22.06.2017

Regionalliga

Verband verweigert Rhynern die Lizenz

Foto: Thorsten Tillmann

Der Westdeutsche Fußballverband (WDFV) hat Oberliga-Vizemeister Westfalia Rhynern die Lizenz für die Regionalliga verweigert.

Das ist bitter für Westfalia Rhynern. Der Tabellenzweite der Oberliga Westfalen erhält keine Lizenz für die Regionalliga. Das entschied der für die Lizenzierung verantwortliche Westdeutsche Fußballverband am Dienstag, 20. Juni. Der Hammer Klub hatte sich sportlich für die vierthöchste Spielklasse qualifiziert.

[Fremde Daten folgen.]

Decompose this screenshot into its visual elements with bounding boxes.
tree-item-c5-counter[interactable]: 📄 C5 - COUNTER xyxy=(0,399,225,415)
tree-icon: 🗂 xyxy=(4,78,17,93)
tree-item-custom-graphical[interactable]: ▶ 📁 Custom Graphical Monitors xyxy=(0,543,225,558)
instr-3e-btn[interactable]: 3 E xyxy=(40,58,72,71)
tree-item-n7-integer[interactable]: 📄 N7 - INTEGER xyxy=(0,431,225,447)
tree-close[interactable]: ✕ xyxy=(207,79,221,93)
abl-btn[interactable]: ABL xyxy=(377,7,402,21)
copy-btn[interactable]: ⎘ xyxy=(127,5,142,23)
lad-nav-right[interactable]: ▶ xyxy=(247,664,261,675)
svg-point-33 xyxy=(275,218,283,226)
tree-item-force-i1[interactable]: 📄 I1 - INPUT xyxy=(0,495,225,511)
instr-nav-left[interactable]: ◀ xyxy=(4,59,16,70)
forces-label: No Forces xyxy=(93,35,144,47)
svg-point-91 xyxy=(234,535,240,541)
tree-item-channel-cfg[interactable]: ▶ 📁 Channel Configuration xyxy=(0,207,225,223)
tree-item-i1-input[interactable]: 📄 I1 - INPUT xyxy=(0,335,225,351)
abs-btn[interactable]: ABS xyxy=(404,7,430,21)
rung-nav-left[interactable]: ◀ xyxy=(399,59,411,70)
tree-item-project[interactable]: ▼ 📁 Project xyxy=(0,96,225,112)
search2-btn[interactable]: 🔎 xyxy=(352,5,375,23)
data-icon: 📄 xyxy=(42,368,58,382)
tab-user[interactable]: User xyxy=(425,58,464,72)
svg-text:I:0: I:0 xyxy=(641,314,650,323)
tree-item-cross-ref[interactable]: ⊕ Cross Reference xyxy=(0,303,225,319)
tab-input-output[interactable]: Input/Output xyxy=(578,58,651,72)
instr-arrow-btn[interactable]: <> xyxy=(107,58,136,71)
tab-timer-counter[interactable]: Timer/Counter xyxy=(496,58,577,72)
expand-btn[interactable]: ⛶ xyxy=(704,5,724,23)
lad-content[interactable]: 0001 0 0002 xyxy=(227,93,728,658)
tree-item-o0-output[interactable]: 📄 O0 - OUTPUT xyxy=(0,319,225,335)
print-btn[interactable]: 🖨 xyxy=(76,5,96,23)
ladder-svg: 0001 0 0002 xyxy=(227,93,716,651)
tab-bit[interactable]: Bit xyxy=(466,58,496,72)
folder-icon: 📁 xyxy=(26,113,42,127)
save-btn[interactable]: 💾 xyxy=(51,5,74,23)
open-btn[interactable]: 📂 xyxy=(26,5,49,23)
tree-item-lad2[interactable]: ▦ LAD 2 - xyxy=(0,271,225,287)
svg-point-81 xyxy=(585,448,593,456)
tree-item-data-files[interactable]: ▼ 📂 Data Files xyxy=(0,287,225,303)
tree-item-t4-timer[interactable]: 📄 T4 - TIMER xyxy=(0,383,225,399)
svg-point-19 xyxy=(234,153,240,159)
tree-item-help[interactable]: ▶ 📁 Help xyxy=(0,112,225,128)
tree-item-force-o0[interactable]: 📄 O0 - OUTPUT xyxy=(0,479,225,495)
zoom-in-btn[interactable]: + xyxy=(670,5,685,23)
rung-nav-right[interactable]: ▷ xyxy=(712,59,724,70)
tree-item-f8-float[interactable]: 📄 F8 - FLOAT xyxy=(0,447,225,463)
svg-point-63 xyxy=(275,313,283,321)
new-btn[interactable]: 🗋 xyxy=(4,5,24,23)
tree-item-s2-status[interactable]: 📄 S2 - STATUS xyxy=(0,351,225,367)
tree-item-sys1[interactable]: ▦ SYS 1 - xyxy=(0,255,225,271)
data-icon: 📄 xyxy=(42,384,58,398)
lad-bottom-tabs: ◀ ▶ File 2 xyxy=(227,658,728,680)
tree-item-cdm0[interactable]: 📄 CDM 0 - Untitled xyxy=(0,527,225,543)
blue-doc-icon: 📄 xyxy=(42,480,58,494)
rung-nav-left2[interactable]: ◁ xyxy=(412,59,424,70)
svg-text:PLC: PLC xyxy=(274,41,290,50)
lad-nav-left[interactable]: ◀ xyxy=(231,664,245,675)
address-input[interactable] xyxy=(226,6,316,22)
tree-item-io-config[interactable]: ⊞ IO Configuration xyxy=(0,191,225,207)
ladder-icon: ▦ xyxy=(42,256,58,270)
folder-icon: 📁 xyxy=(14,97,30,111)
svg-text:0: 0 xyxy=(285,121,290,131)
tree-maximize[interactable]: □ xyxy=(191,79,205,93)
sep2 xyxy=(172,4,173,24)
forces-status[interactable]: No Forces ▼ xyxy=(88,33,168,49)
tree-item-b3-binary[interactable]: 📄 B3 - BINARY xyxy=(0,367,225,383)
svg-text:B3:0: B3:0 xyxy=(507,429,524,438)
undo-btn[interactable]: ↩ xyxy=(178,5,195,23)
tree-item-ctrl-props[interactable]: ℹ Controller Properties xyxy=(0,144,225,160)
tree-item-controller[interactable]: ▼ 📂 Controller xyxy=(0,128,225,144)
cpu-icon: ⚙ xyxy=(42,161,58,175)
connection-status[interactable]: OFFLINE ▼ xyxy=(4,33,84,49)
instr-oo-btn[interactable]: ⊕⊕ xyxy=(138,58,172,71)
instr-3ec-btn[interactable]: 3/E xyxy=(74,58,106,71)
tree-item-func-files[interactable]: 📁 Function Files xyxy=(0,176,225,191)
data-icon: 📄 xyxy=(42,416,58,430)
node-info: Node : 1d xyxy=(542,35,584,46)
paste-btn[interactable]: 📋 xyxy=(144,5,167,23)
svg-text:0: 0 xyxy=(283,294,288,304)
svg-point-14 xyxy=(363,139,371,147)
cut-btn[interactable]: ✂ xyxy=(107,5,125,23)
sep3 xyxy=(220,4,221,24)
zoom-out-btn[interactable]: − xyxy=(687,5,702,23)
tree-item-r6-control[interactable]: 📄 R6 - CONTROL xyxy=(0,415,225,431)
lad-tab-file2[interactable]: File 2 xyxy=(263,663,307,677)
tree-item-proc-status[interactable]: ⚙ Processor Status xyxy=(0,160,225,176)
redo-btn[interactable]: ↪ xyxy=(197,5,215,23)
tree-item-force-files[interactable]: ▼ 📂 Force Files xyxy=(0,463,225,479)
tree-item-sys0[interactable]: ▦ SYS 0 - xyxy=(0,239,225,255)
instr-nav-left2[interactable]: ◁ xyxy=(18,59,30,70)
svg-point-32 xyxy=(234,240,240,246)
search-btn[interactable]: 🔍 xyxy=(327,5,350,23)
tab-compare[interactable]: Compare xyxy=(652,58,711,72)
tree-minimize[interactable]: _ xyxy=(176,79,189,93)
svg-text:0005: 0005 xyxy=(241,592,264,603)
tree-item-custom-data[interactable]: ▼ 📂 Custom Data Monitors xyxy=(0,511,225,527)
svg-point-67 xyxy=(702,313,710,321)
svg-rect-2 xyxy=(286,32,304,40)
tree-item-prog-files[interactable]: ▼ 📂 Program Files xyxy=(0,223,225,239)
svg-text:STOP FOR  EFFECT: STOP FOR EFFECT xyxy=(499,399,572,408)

Allerdings, so begründet der Verband, habe Rhynern die Bedingung, dass Spiele mit erhöhtem Risiko in der EVORA-Arena des Stadtrivalen Hammer SpVg. mit der entsprechenden Unbedenklichkeitsbescheinigung von der Stadt Hamm und der zuständigen Polizeibehörde stattfinden können, nicht erfüllt. Aus diesem Grund wurde wegen der Nichterfüllung der Sicherheits-Mindeststandards die Zulassung verweigert.

Nach Auskunft des WDFV war dem Klub diese Bedingung auferlegt worden. Bis zum 31. Mai hätte sie erfüllt werden müssen.

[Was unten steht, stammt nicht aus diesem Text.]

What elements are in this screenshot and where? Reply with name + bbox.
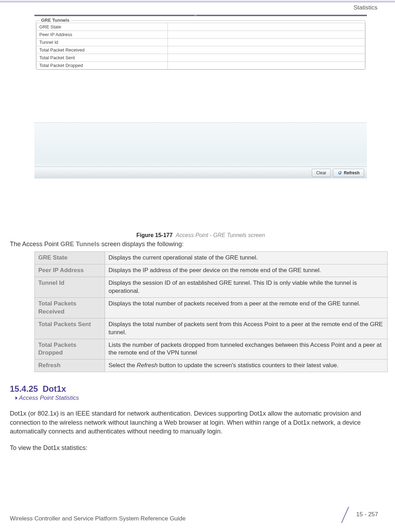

Innerhalb von drei Tagen kann Westfalia Rhynern gegen den Beschluss Rechtsmittel einlegen. Dafür bliebe der Weg der Beschwerde. Beim Verband ist allerdings noch keine entsprechende Nachricht eingegangen.

Bliebe der WDFV bei dieser Entscheidung, wäre Rot Weiss Ahlen der lachende Dritte. Wie Regionalliga-Spielleiter Reinhold Spohn gegenüber dieser Redaktion betonte, bleiben die Wersestädter in der kommenden Saison Regionalligist. Diese Regelung ist in den Durchführungsbestimmungen der Liga manifestiert.

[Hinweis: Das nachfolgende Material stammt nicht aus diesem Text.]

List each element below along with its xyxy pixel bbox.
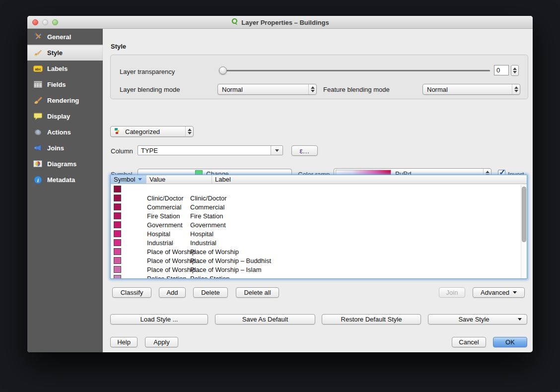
updown-arrows-icon	[308, 84, 316, 94]
table-body: Clinic/DoctorClinic/DoctorCommercialComm…	[111, 185, 521, 278]
layer-properties-window: Layer Properties – Buildings GeneralStyl…	[27, 16, 533, 352]
feature-blending-label: Feature blending mode	[323, 86, 390, 93]
apply-button[interactable]: Apply	[145, 337, 178, 347]
sidebar-item-label: Joins	[47, 144, 64, 152]
table-row[interactable]: Police StationPolice Station	[111, 274, 521, 278]
categories-table[interactable]: Symbol Value Label Clinic/DoctorClinic/D…	[110, 175, 527, 279]
menu-arrow-icon	[513, 291, 517, 294]
help-button[interactable]: Help	[110, 337, 138, 347]
sidebar-item-diagrams[interactable]: Diagrams	[27, 156, 103, 172]
table-row[interactable]: Place of Worship...Place of Worship – Is…	[111, 265, 521, 274]
table-row[interactable]: IndustrialIndustrial	[111, 238, 521, 247]
sidebar-item-labels[interactable]: abcLabels	[27, 61, 103, 76]
layer-blending-label: Layer blending mode	[120, 86, 180, 93]
category-swatch[interactable]	[114, 203, 121, 210]
category-label[interactable]: Industrial	[187, 239, 521, 247]
category-label[interactable]: Place of Worship – Buddhist	[187, 257, 521, 264]
category-label[interactable]: Place of Worship – Islam	[187, 266, 521, 273]
category-value[interactable]: Place of Worship	[121, 248, 187, 256]
table-row[interactable]: CommercialCommercial	[111, 202, 521, 211]
category-swatch[interactable]	[114, 257, 121, 264]
category-swatch[interactable]	[114, 248, 121, 255]
sidebar-item-rendering[interactable]: Rendering	[27, 92, 103, 108]
category-value[interactable]: Hospital	[121, 230, 187, 238]
category-swatch[interactable]	[114, 212, 121, 219]
category-swatch[interactable]	[114, 239, 121, 246]
svg-text:abc: abc	[35, 67, 41, 70]
table-row[interactable]: GovernmentGovernment	[111, 220, 521, 229]
category-value[interactable]: Police Station	[121, 275, 187, 279]
feature-blending-select[interactable]: Normal	[422, 84, 520, 95]
transparency-label: Layer transparency	[120, 68, 175, 75]
category-value[interactable]: Commercial	[121, 203, 187, 211]
brush-icon	[33, 96, 43, 105]
restore-default-style-button[interactable]: Restore Default Style	[322, 314, 421, 325]
table-scrollbar[interactable]	[521, 185, 527, 278]
sidebar-item-label: Display	[47, 113, 70, 120]
category-swatch[interactable]	[114, 230, 121, 237]
category-label[interactable]: Commercial	[187, 203, 521, 211]
column-header-label[interactable]: Label	[212, 175, 527, 184]
table-row[interactable]: Place of Worship...Place of Worship – Bu…	[111, 256, 521, 265]
column-select[interactable]: TYPE	[138, 145, 283, 155]
join-arrow-icon	[33, 143, 43, 152]
qgis-icon	[231, 18, 238, 27]
cancel-button[interactable]: Cancel	[452, 337, 486, 347]
sidebar-item-fields[interactable]: Fields	[27, 76, 103, 92]
category-value[interactable]: Place of Worship...	[121, 266, 187, 273]
table-row[interactable]	[111, 185, 521, 194]
sidebar-item-style[interactable]: Style	[27, 45, 103, 61]
scrollbar-thumb[interactable]	[522, 187, 526, 242]
column-header-value[interactable]: Value	[146, 175, 212, 184]
ok-button[interactable]: OK	[493, 337, 527, 347]
category-swatch[interactable]	[114, 195, 121, 201]
join-button[interactable]: Join	[439, 287, 465, 298]
table-header: Symbol Value Label	[111, 175, 527, 184]
dropdown-arrow-icon[interactable]	[271, 146, 282, 155]
category-label[interactable]: Clinic/Doctor	[187, 195, 521, 202]
expression-button[interactable]: ε…	[291, 145, 318, 156]
category-label[interactable]: Fire Station	[187, 212, 521, 220]
sidebar-item-label: Metadata	[47, 176, 75, 184]
layer-blending-select[interactable]: Normal	[217, 84, 317, 95]
category-label[interactable]: Hospital	[187, 230, 521, 238]
delete-all-button[interactable]: Delete all	[236, 287, 279, 298]
titlebar[interactable]: Layer Properties – Buildings	[27, 16, 533, 29]
category-value[interactable]: Place of Worship...	[121, 257, 187, 264]
transparency-stepper[interactable]	[511, 65, 519, 76]
category-label[interactable]: Place of Worship	[187, 248, 521, 256]
sidebar-item-label: Diagrams	[47, 160, 76, 168]
classify-button[interactable]: Classify	[112, 287, 151, 298]
sidebar-item-general[interactable]: General	[27, 29, 103, 45]
category-value[interactable]: Clinic/Doctor	[121, 195, 187, 202]
table-row[interactable]: Fire StationFire Station	[111, 211, 521, 220]
slider-thumb[interactable]	[219, 66, 227, 74]
sidebar-item-metadata[interactable]: iMetadata	[27, 172, 103, 188]
renderer-type-select[interactable]: Categorized	[110, 126, 194, 137]
table-row[interactable]: HospitalHospital	[111, 229, 521, 238]
transparency-value-input[interactable]	[494, 65, 509, 75]
category-label[interactable]: Government	[187, 221, 521, 229]
column-header-symbol[interactable]: Symbol	[111, 175, 146, 184]
sidebar-item-joins[interactable]: Joins	[27, 140, 103, 156]
sidebar-item-display[interactable]: Display	[27, 108, 103, 124]
categorized-icon	[114, 128, 121, 136]
category-value[interactable]: Fire Station	[121, 212, 187, 220]
sidebar-item-actions[interactable]: Actions	[27, 124, 103, 140]
delete-button[interactable]: Delete	[193, 287, 228, 298]
category-swatch[interactable]	[114, 266, 121, 273]
save-as-default-button[interactable]: Save As Default	[215, 314, 315, 325]
transparency-slider[interactable]	[219, 66, 490, 74]
category-swatch[interactable]	[114, 221, 121, 228]
category-label[interactable]: Police Station	[187, 275, 521, 279]
category-swatch[interactable]	[114, 186, 121, 193]
load-style-button[interactable]: Load Style ...	[110, 314, 208, 325]
add-button[interactable]: Add	[159, 287, 186, 298]
category-value[interactable]: Industrial	[121, 239, 187, 247]
category-swatch[interactable]	[114, 275, 121, 278]
table-row[interactable]: Place of WorshipPlace of Worship	[111, 247, 521, 256]
save-style-button[interactable]: Save Style	[428, 314, 527, 325]
advanced-button[interactable]: Advanced	[473, 287, 525, 298]
category-value[interactable]: Government	[121, 221, 187, 229]
table-row[interactable]: Clinic/DoctorClinic/Doctor	[111, 194, 521, 202]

Denn der Oberliga-Dritte, die Hammer SpVg., steht vor dem gleichen Problem wie Stadtnachbar Rhynern: Der Klub würde die Risiko-Spiele ebenfalls in der EVORA-Arena austragen. Der TSV Marl-Hüls, der die Saison hinter den drei Spitzen-Teams abgeschlossen hat, hat keine Lizenz für die Regionalliga beantragt.

RW Ahlen, der als 15. der Vorsaison sportlich abgestiegen ist, hat die Unterlagen für die Lizenzierung übrigens eingereicht. Der Verband hat die Lizenz erteilt. "Rot Weiss Ahlen hat uns gegenüber bestätigt, dass sie in der nächsten Saison weiterhin in der Regionalliga spielen wollen", erklärte Spielleiter Spohn.